How does my Dock agent handle the dangerous-ops handshake?
On the first call, expect `{ status: 'confirmation_required', confirm_token, message, expires_in }` (chat) or `{ status: 'approval_required', approval_url, polling_url, expires_at }` (web). Surface the appropriate UX to the user; on consent, re-call the tool with `confirm_token` (chat) or poll polling_url (web).

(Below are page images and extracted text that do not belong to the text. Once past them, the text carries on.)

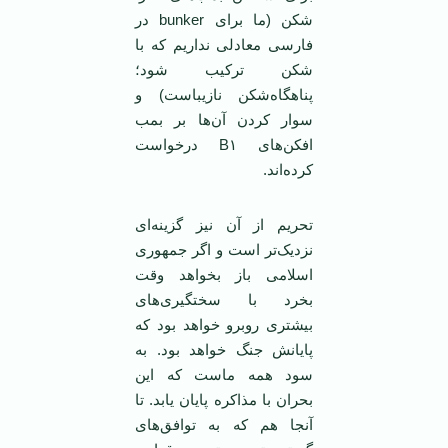
شکن (ما برای bunker در
فارسی معادلی نداریم که با
شکن ترکیب شود؛
پناهگاه‌شکن نازیباست) و
سوار کردن آن‌ها بر بمب
افکن‌های B۱ درخواست
کرده‌اند.
تحریم از آن نیز گزینه‌ای
نزدیک‌تر است و اگر جمهوری
اسلامی ‌باز بخواهد وقت
بخرد با سختگیری‌های
بیشتری روبرو خواهد بود که
پایانش‌ جنگ خواهد بود. به
سود همه ماست که این
بحران با مذاکره پایان یابد. تا
آنجا هم که به توافق‌های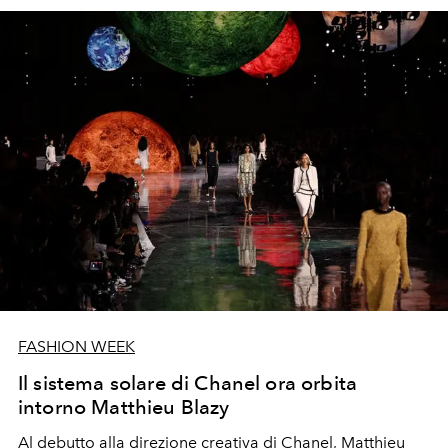
FASHION WEEK
Il sistema solare di Chanel ora orbita
intorno Matthieu Blazy
Al debutto alla direzione creativa di Chanel, Matthieu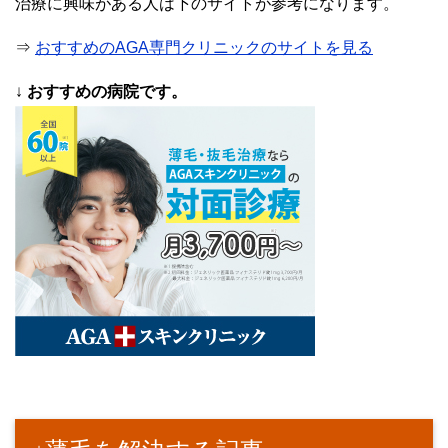
治療に興味がある人は下のサイトが参考になります。
⇒
おすすめのAGA専門クリニックのサイトを見る
↓
おすすめの病院です。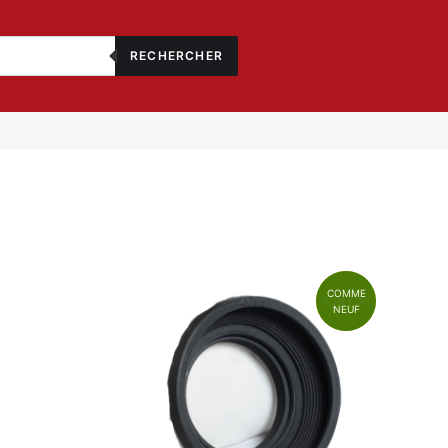
RECHERCHER
COMME
BON ÉTAT
NEUF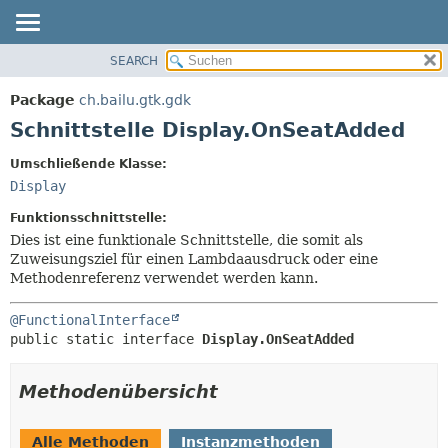
SEARCH
ÜBERBLICK
ÜBERSICHT:
VERSCHACHTELT
PACKAGE
Package
ch.bailu.gtk.gdk
FELD
KLASSE
Schnittstelle Display.OnSeatAdded
KONSTRUKTOR
BAUM
Umschließende Klasse:
METHODE
VERALTET
Display
INDEX
DETAILS:
Funktionsschnittstelle:
HILFE
FELD
Dies ist eine funktionale Schnittstelle, die somit als
Zuweisungsziel für einen Lambdaausdruck oder eine
KONSTRUKTOR
Methodenreferenz verwendet werden kann.
METHODE
@FunctionalInterface
public static interface 
Display.OnSeatAdded
Methodenübersicht
Alle Methoden
Instanzmethoden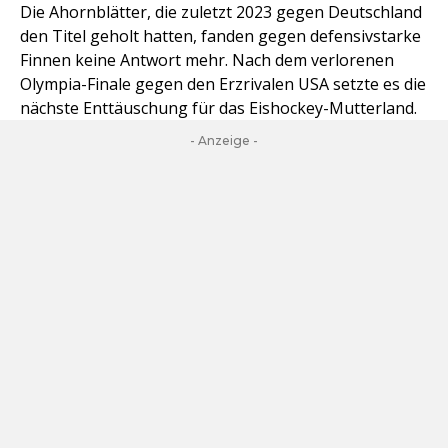
Die Ahornblätter, die zuletzt 2023 gegen Deutschland
den Titel geholt hatten, fanden gegen defensivstarke
Finnen keine Antwort mehr. Nach dem verlorenen
Olympia-Finale gegen den Erzrivalen USA setzte es die
nächste Enttäuschung für das Eishockey-Mutterland.
- Anzeige -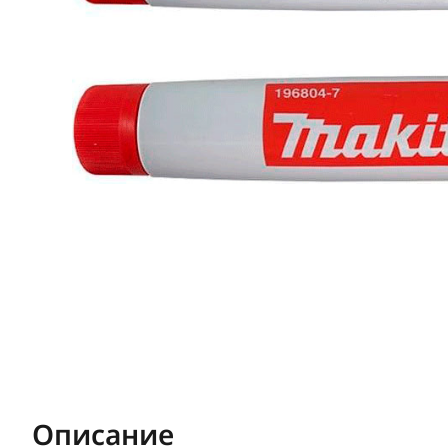
Описание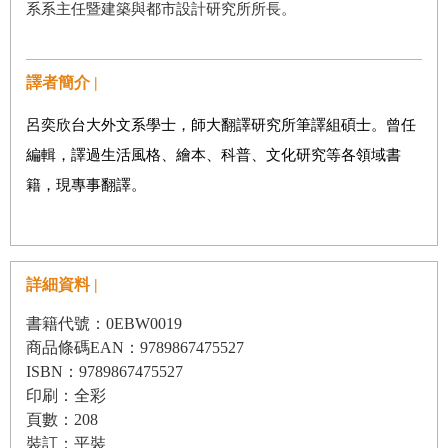
系系主任暨建築與都市設計研究所所長。
譯者簡介 |
呂奕欣台大外文系學士，師大翻譯研究所筆譯組碩士。曾任
編輯，譯過生活風格、繪本、科普、文化研究等各領域書
籍，現專事翻譯。
詳細資料 |
書籍代號：0EBW0019
商品條碼EAN：9789867475527
ISBN：9789867475527
印刷：全彩
頁數：208
裝訂：平裝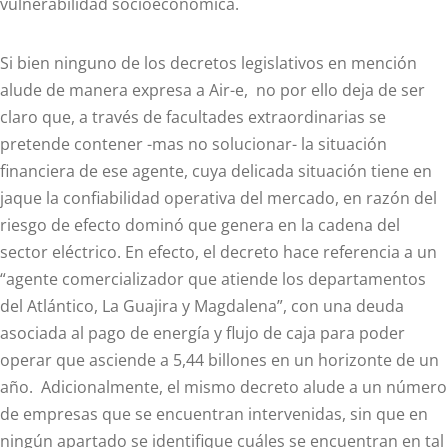
vulnerabilidad socioeconómica.
Si bien ninguno de los decretos legislativos en mención
alude de manera expresa a Air-e, no por ello deja de ser
claro que, a través de facultades extraordinarias se
pretende contener -mas no solucionar- la situación
financiera de ese agente, cuya delicada situación tiene en
jaque la confiabilidad operativa del mercado, en razón del
riesgo de efecto dominó que genera en la cadena del
sector eléctrico. En efecto, el decreto hace referencia a un
“agente comercializador que atiende los departamentos
del Atlántico, La Guajira y Magdalena”, con una deuda
asociada al pago de energía y flujo de caja para poder
operar que asciende a 5,44 billones en un horizonte de un
año. Adicionalmente, el mismo decreto alude a un número
de empresas que se encuentran intervenidas, sin que en
ningún apartado se identifique cuáles se encuentran en tal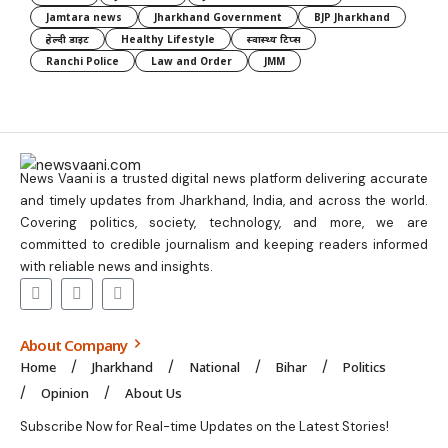
Jamtara news
Jharkhand Government
BJP Jharkhand
हेल्दी डाइट
Healthy Lifestyle
स्वास्थ्य टिप्स
Ranchi Police
Law and Order
JMM
News Vaani is a trusted digital news platform delivering accurate
and timely updates from Jharkhand, India, and across the world.
Covering politics, society, technology, and more, we are
committed to credible journalism and keeping readers informed
with reliable news and insights.
About Company
Home
Jharkhand
National
Bihar
Politics
Opinion
About Us
Subscribe Now for Real-time Updates on the Latest Stories!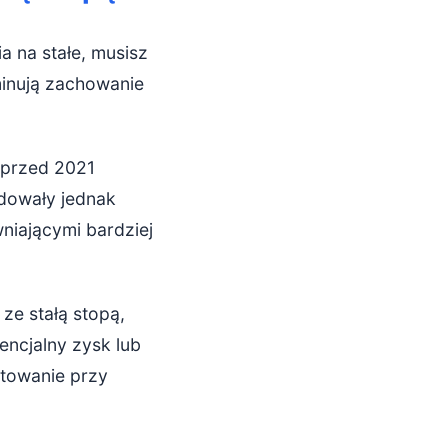
 na stałe, musisz
inują zachowanie
 przed 2021
odowały jednak
niającymi bardziej
ze stałą stopą,
encjalny zysk lub
ntowanie przy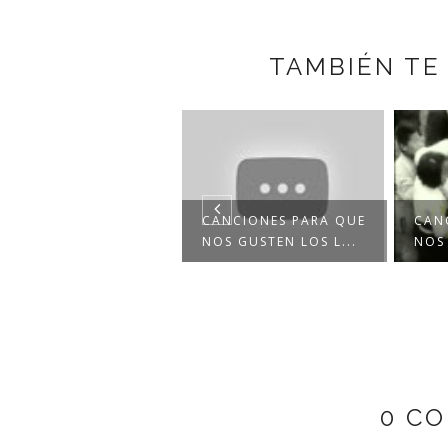
TAMBIÉN TE
EBECA JIMÉNEZ:
ALIMOS A VOLAR /
CANCIONES PARA QUE
CAN
...
NOS GUSTEN LOS L...
NOS 
0 C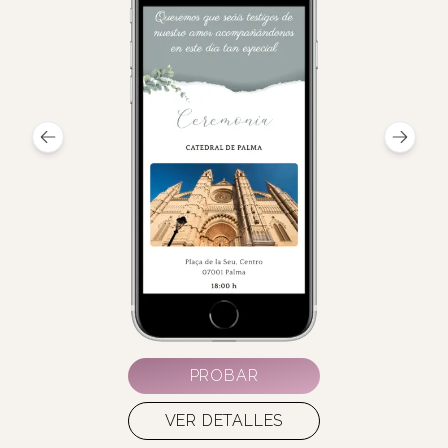
PROBAR
VER DETALLES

What if my agent calls a Dock dangerous-ops tool without the confirmation flow?
The first call ALWAYS returns the consent prompt; it never executes. The agent's responsibility is to surface the prompt to the user before re-calling. Agents that ignore the prompt and call again with no token just keep re-prompting; nothing happens until the user confirms.
Can I require dangerous-ops style confirmation for my own custom MCP tool?
Yes, gate it through `src/lib/billing-consent.ts::mintConsent` / `consumeConsent`. Wraps the same `PendingBillingConfirmation` model (single-use, 60s TTL, bound to params). Don't invent a parallel confirmation mechanism; the consent layer is the single audited gate.
What's the JSON-RPC error code for a Dock dangerous-ops cap or invalid token?
402 Payment Required (REST) maps to JSON-RPC error code -32015 (MCP). The error payload includes `details.upgrade` and `details.increase` next-step recommendations. Same shape across REST and MCP so agents handle both paths the same way.